W 2011 przyjechałam do Częstochowy na jakiś urlop niedługi i się spotkaliśmy, raz, drugi, impreza, śmiechy. Od tej pory na odległość kontakt był systematyczny
No i niestety niedługo później zmarł mój tata, w okolicach pogrzebu były też moje urodziny. I tak wyszło, że K. bardzo mnie wspierał, a w tym wszystkim nawet pamiętał o moich urodzinach, które wieczornie mi zorganizował żeby mnie trochę oderwać od tego co się stało. Potem ja wróciłam do Gdańska i okazało się, że muszę się wyprowadzać z mieszkania, do którego wprowadziłam się zaraz przed pogrzebem taty...wtedy coś mną szarpnęło, że to chyba wszystko specjalnie i że muszę wrócić do "domu", do mamy i tyle. Podjęta decyzja, K. zorganizował auto, przyjechał, zabrał moje graty. Po miesiącu, czy dwóch w Częstochowie wynajął obrzydliwą kawalerkę, w której w efekcie razem zamieszkaliśmy
w 2012 w wakacje się zaręczyliśmy, w Wielkanoc 2013 podjęliśmy decyzję o ślubie, który nastąpił 31.08.2013
No i jak widać niedługo później powstała Oliwka
A właśnie mi się przypomniało, że jak się spotkaliśmy w 2011 roku, chyba jeszcze zanim zmarł mi tata, siedząc w barze nacięliśmy sobie ręce i zawarliśmy pakt krwi
DD I wtedy mi powiedział "zostaniesz moją żoną, zobaczysz" hehe
Wiecie co, jestem zła
Moja grupa "seminaryjna" olała sprawę prezentu i kwiatów na obronę. Jak się dowiedziałam, to aż głupio mi się zrobiło i wziełam to na siebie. Znalazłam cudem adresy e-mail do tych ludzi, napisałam co myślę, ogłosiłam, że czekam na odzew i propozycje co do zakupu. Niektórzy podali jakieś propozycje, inni umywają ręce etc. W końcu po rozmowie z dziewczynami, które już broniły się u naszej Pani promotor podjęłam decyzję, że dla niej będą kwiaty, kosz ze słodyczami, książka i/lub długopis parkera. Napisałam to w zbiorowym mailu, podałam numer konta itd. Zamówiłam książkę i długopis, bo jednak realizacja trochę trwa. A tu tadaaaam telefon...że długopis to zły pomysł bo ona komuś mówiła, że ma ich już tyle, że je rozdaje.....I co ? próbować to anulować, czy zostawić tak jak jest ? K. się zirytował, powiedział, że najpierw każdy umywa ręce, a jak się za to wzięłam, decyzja została podjęta to nagle jakiś problem. Uważa, że nie powinnam anulować tego. Ja nie wiem co robić, bo z jednej strony też bym to zostawiła, a z drugiej skoro tak mówiła to może faktycznie anulować...Jestem zła.

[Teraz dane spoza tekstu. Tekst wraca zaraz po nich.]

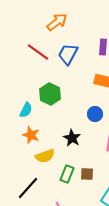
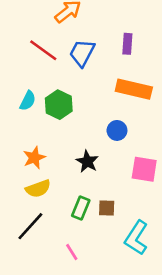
cyan semicircle: (26, 110) -> (28, 101), moved
orange star: (31, 135) -> (34, 158), turned 30
yellow semicircle: (45, 156) -> (38, 189), moved

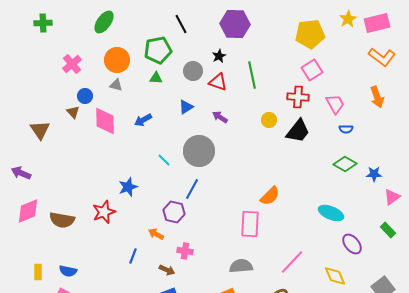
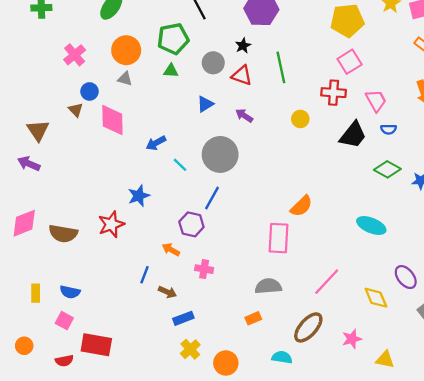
blue arrow: (143, 120) -> (156, 143), moved
black trapezoid: (298, 131) -> (353, 135), moved
purple arrow: (21, 173) -> (29, 164), moved
purple ellipse: (352, 244) -> (406, 277), moved
brown arrow: (167, 270) -> (167, 292), moved

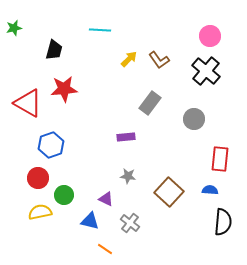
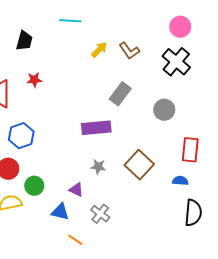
red star: (64, 89) -> (34, 80), size x0.6
purple rectangle: (126, 137) -> (96, 128), size x1.6
brown square: (169, 192) -> (139, 165), moved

No i dzisiaj byłam "na robote" dostarczyć dla K. jedzenie, miałam zostać też dzisiaj na koncerty, ale ta pogoda taka beznadziejna. Już miałam skłaniać się ku temu żeby zostać, ale brzuch mnie boli na dole jak na @, i strasznie mnie tak hmm zaczęło kłuć "w środku". Więc zadzwoniłam do K. że jednak jadę do domu. I tak od powrotu leżę i nic nie robię.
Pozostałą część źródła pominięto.